Ha de llegar algún tiempo, ¿cuándo será?, en que te sienta mi amigo, cañaveral. El sol de alguna mañana me alumbrará cantando sobre los surcos, cañaveral.

Pero no solo de azúcar vive su alma. El baile, la feria de Simoca, los picotazos al aire en las riñas, las cuadreras, las empanaderas que amasan ilusiones, polvorientos sulkys de Atahona, la falta envido, los promesantes, las tabeadas, palos borrachos, los cardones apunados en Colalao de Valle, promesantes, bueyes tirando el carro del destino, cuadreras, acequias, cuadreras, mulas agobiadas, la Quebrada de Lules, el campo de Los Laureles, misachicos, los tabacales de La Cocha…

El maestro Benito Quinquela Martín le otorga la Orden del Tornillo. José León Pagano, Fernán Félix Amador, José de España, renombrados críticos, elogian su pintura. Es miembro de jurados de diversos certámenes artísticos oficiales. La Universidad de Washington exhibe su obra en abril de 1971. Es doctor honoris causa de las Academias de Gela y de Florencia (Italia). Siente que en su propio pago es a menudo olvidado. “Una vez le pedí a la vocal de Plástica del Consejo de Difusión Cultural que me enviara siempre informaciones sobre el movimiento artístico de la provincia y me respondió: ‘¿para qué, si usted no es más tucumano?’ ¿Sabe cuándo uno más quiere a Tucumán? Cuando está lejos”, dice, con un mohín de pena.

Nunca lo bonito

Sus pinturas y su nombre se deslizan en el “Diccionario de artistas plásticos de la Argentina”, de Adrián Merlino, en “La pintura argentina del siglo XX”, de Córdova Iturburu, en la “Gran enciclopedia argentina”, de Diego de Santillán, en “Pintura argentina contemporánea”, de María Laura San Martín y “El país y su pintura. 28 artistas argentinos”, de Juan Carlos Martínez. “Jamás he ido en busca de lo bonito, mi intención ha sido siempre captar lo real, sin ‘mejorar’ o procurar perfeccionar lo que nosotros creemos que es perfeccionable”, dice.

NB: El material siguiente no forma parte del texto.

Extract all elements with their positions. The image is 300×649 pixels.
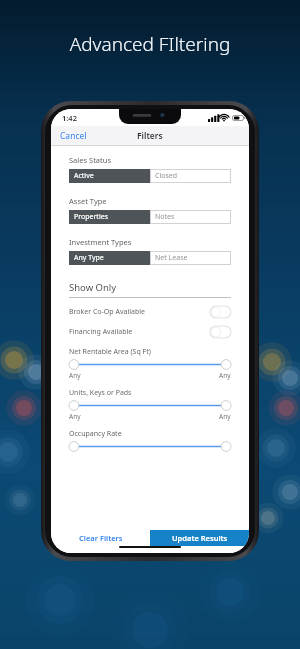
staticText: Clear Filters xyxy=(79,533,123,543)
button[interactable]: Units, Keys or Pads range slider xyxy=(69,400,231,411)
staticText: Cancel xyxy=(60,130,87,142)
button[interactable]: Broker Co-Op Available xyxy=(69,305,231,318)
staticText: Properties xyxy=(74,212,108,222)
staticText: Notes xyxy=(155,212,175,222)
staticText: Any xyxy=(69,412,81,421)
staticText: Units, Keys or Pads xyxy=(69,388,132,398)
other: Broker Co-Op Available xyxy=(210,306,231,318)
staticText: Filters xyxy=(137,130,163,142)
staticText: Financing Available xyxy=(69,327,210,337)
other: Financing Available xyxy=(210,326,231,338)
button[interactable]: Occupancy Rate range slider xyxy=(69,441,231,452)
staticText: Sales Status xyxy=(69,155,111,165)
staticText: Any Type xyxy=(74,253,104,263)
button[interactable]: Financing Available xyxy=(69,325,231,338)
staticText: Any xyxy=(219,412,231,421)
button[interactable]: Net Lease xyxy=(150,251,231,265)
staticText: 1:42 xyxy=(62,113,77,123)
staticText: Any xyxy=(69,371,81,380)
button[interactable]: Any Type xyxy=(69,251,150,265)
staticText: Advanced FIltering xyxy=(0,31,300,57)
staticText: Investment Types xyxy=(69,237,132,247)
staticText: Occupancy Rate xyxy=(69,429,122,439)
staticText: Broker Co-Op Available xyxy=(69,307,210,317)
staticText: Active xyxy=(74,171,94,181)
button[interactable]: Properties xyxy=(69,210,150,224)
button[interactable]: Notes xyxy=(150,210,231,224)
button[interactable]: Clear Filters xyxy=(51,530,150,546)
staticText: Any xyxy=(219,371,231,380)
staticText: Update Results xyxy=(172,533,228,543)
button[interactable]: Closed xyxy=(150,169,231,183)
staticText: Net Lease xyxy=(155,253,188,263)
button[interactable]: Active xyxy=(69,169,150,183)
button[interactable]: Update Results xyxy=(150,530,249,546)
staticText: Asset Type xyxy=(69,196,107,206)
button[interactable]: Net Rentable Area (Sq Ft) range slider xyxy=(69,359,231,370)
button[interactable]: Cancel xyxy=(51,127,96,145)
staticText: Net Rentable Area (Sq Ft) xyxy=(69,347,151,357)
staticText: Show Only xyxy=(69,281,117,294)
staticText: Closed xyxy=(155,171,178,181)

Mayo 12, 1979. Unos nubarrones se filtran en su mirada. Un traquetear de carros se cuela por la ventana. Los pinceles de Antonio Osorio Luque están saludando la zafra del silencio.

Muele que muele el trapiche, y en su moler hasta la vida del hombre muele también...

Dicen que en San Javier, cerca del Cristo redentor, la canción de Yupanqui mece sus cenizas en los sueños alunados de un cañaveral.